Exercise goal:
Give back the entries exactly as they read, leaving each image out.

Data records:
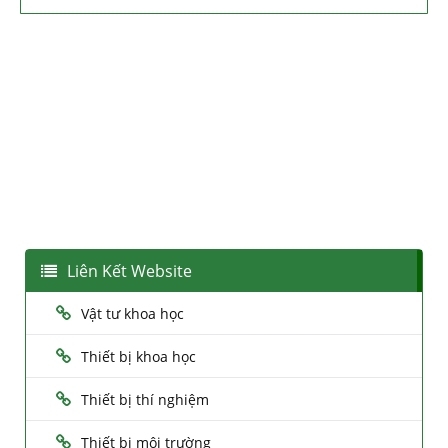
Liên Kết Website
Vật tư khoa học
Thiết bị khoa học
Thiết bị thí nghiệm
Thiết bị môi trường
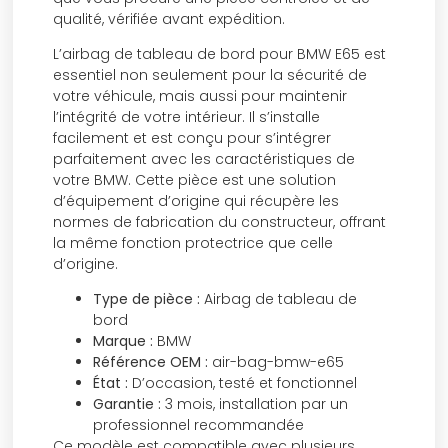
qualité, vérifiée avant expédition.
L’airbag de tableau de bord pour BMW E65 est
essentiel non seulement pour la sécurité de
votre véhicule, mais aussi pour maintenir
l’intégrité de votre intérieur. Il s’installe
facilement et est conçu pour s’intégrer
parfaitement avec les caractéristiques de
votre BMW. Cette pièce est une solution
d’équipement d’origine qui récupère les
normes de fabrication du constructeur, offrant
la même fonction protectrice que celle
d’origine.
Type de pièce :
Airbag de tableau de
bord
Marque :
BMW
Référence OEM :
air-bag-bmw-e65
État :
D’occasion, testé et fonctionnel
Garantie :
3 mois, installation par un
professionnel recommandée
Ce modèle est compatible avec plusieurs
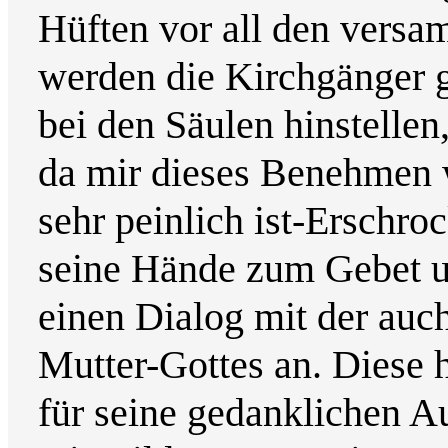
Hüften vor all den versa
werden die Kirchgänger g
bei den Säulen hinstellen,
da mir dieses Benehmen 
sehr peinlich ist-Erschroc
seine Hände zum Gebet u
einen Dialog mit der auc
Mutter-Gottes an. Diese 
für seine gedanklichen Au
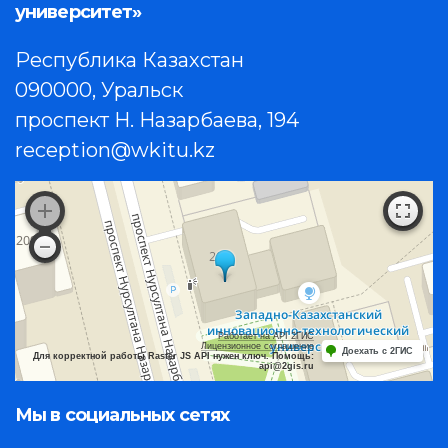
университет»
Республика Казахстан
090000, Уральск
проспект Н. Назарбаева, 194
reception@wkitu.kz
Работает на API 2ГИС
Лицензионное соглашение
Доехать с 2ГИС
Для корректной работы Raster JS API нужен ключ. Помощь:
api@2gis.ru
Мы в социальных сетях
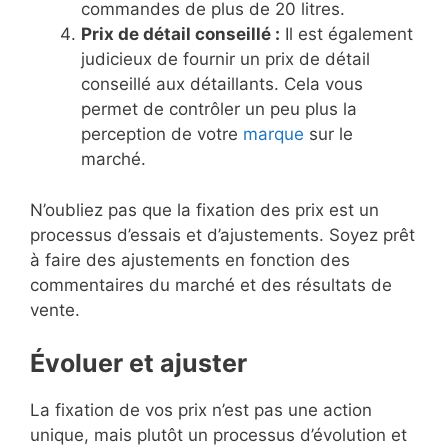
commandes de plus de 20 litres.
Prix de détail conseillé :
Il est également
judicieux de fournir un prix de détail
conseillé aux détaillants. Cela vous
permet de contrôler un peu plus la
perception de votre
marque
sur le
marché.
N’oubliez pas que la fixation des prix est un
processus d’essais et d’ajustements. Soyez prêt
à faire des ajustements en fonction des
commentaires du marché et des résultats de
vente.
Évoluer et ajuster
La fixation de vos prix n’est pas une action
unique, mais plutôt un processus d’évolution et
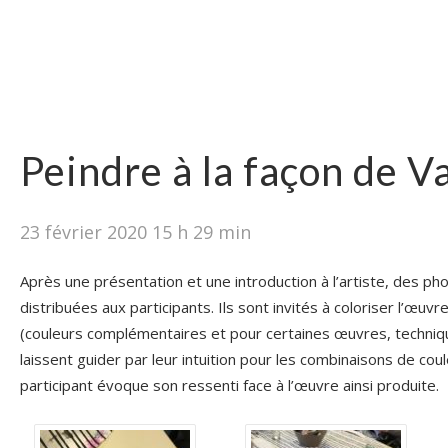
Peindre à la façon de 
23 février 2020 15 h 29 min
Après une présentation et une introduction à l’artiste, des ph
distribuées aux participants. Ils sont invités à coloriser l’œuvr
(couleurs complémentaires et pour certaines œuvres, techniqu
laissent guider par leur intuition pour les combinaisons de coule
participant évoque son ressenti face à l’œuvre ainsi produite.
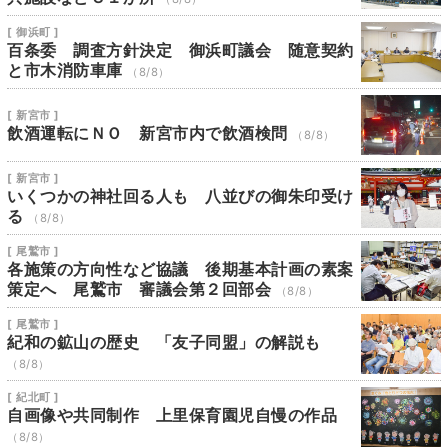
[ 御浜町 ]
百条委 調査方針決定 御浜町議会 随意契約
と市木消防車庫
（8/8）
[ 新宮市 ]
飲酒運転にＮＯ 新宮市内で飲酒検問
（8/8）
[ 新宮市 ]
いくつかの神社回る人も 八並びの御朱印受け
る
（8/8）
[ 尾鷲市 ]
各施策の方向性など協議 後期基本計画の素案
策定へ 尾鷲市 審議会第２回部会
（8/8）
[ 尾鷲市 ]
紀和の鉱山の歴史 「友子同盟」の解説も
（8/8）
[ 紀北町 ]
自画像や共同制作 上里保育園児自慢の作品
（8/8）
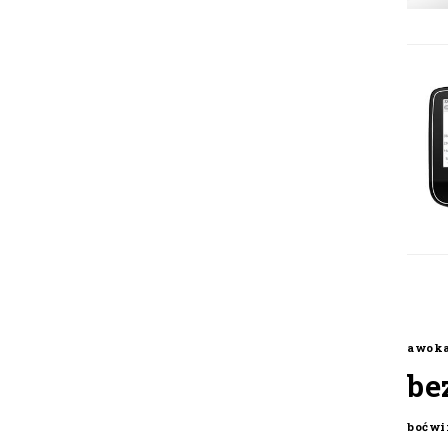
awok
be
boćwi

Exercise output:
Liên Kết Website
Vật tư khoa học
Thiết bị khoa học
Thiết bị thí nghiệm
Thiết bị môi trường
qualité, vérifiée avant expédition.
L’airbag de tableau de bord pour BMW E65 est
essentiel non seulement pour la sécurité de
votre véhicule, mais aussi pour maintenir
l’intégrité de votre intérieur. Il s’installe
facilement et est conçu pour s’intégrer
parfaitement avec les caractéristiques de
votre BMW. Cette pièce est une solution
d’équipement d’origine qui récupère les
normes de fabrication du constructeur, offrant
la même fonction protectrice que celle
d’origine.
Type de pièce :
Airbag de tableau de
bord
Marque :
BMW
Référence OEM :
air-bag-bmw-e65
État :
D’occasion, testé et fonctionnel
Garantie :
3 mois, installation par un
professionnel recommandée
Ce modèle est compatible avec plusieurs
Hüften vor all den versa
werden die Kirchgänger g
bei den Säulen hinstellen,
da mir dieses Benehmen 
sehr peinlich ist-Erschroc
seine Hände zum Gebet u
einen Dialog mit der auc
Mutter-Gottes an. Diese 
für seine gedanklichen Au
университет»
Республика Казахстан
090000, Уральск
проспект Н. Назарбаева, 194
reception@wkitu.kz
Работает на API 2ГИС
Лицензионное соглашение
Доехать с 2ГИС
Для корректной работы Raster JS API нужен ключ. Помощь:
api@2gis.ru
Мы в социальных сетях
commandes de plus de 20 litres.
Prix de détail conseillé :
Il est également
judicieux de fournir un prix de détail
conseillé aux détaillants. Cela vous
permet de contrôler un peu plus la
perception de votre
marque
sur le
marché.
N’oubliez pas que la fixation des prix est un
processus d’essais et d’ajustements. Soyez prêt
à faire des ajustements en fonction des
commentaires du marché et des résultats de
vente.
Évoluer et ajuster
La fixation de vos prix n’est pas une action
unique, mais plutôt un processus d’évolution et
Peindre à la façon de 
23 février 2020 15 h 29 min
Après une présentation et une introduction à l’artiste, des ph
distribuées aux participants. Ils sont invités à coloriser l’œuvr
(couleurs complémentaires et pour certaines œuvres, techniqu
laissent guider par leur intuition pour les combinaisons de coule
participant évoque son ressenti face à l’œuvre ainsi produite.
[ 御浜町 ]
百条委 調査方針決定 御浜町議会 随意契約
と市木消防車庫
（8/8）
[ 新宮市 ]
飲酒運転にＮＯ 新宮市内で飲酒検問
（8/8）
[ 新宮市 ]
いくつかの神社回る人も 八並びの御朱印受け
る
（8/8）
[ 尾鷲市 ]
各施策の方向性など協議 後期基本計画の素案
策定へ 尾鷲市 審議会第２回部会
（8/8）
[ 尾鷲市 ]
紀和の鉱山の歴史 「友子同盟」の解説も
（8/8）
[ 紀北町 ]
自画像や共同制作 上里保育園児自慢の作品
（8/8）
awok
be
boćwi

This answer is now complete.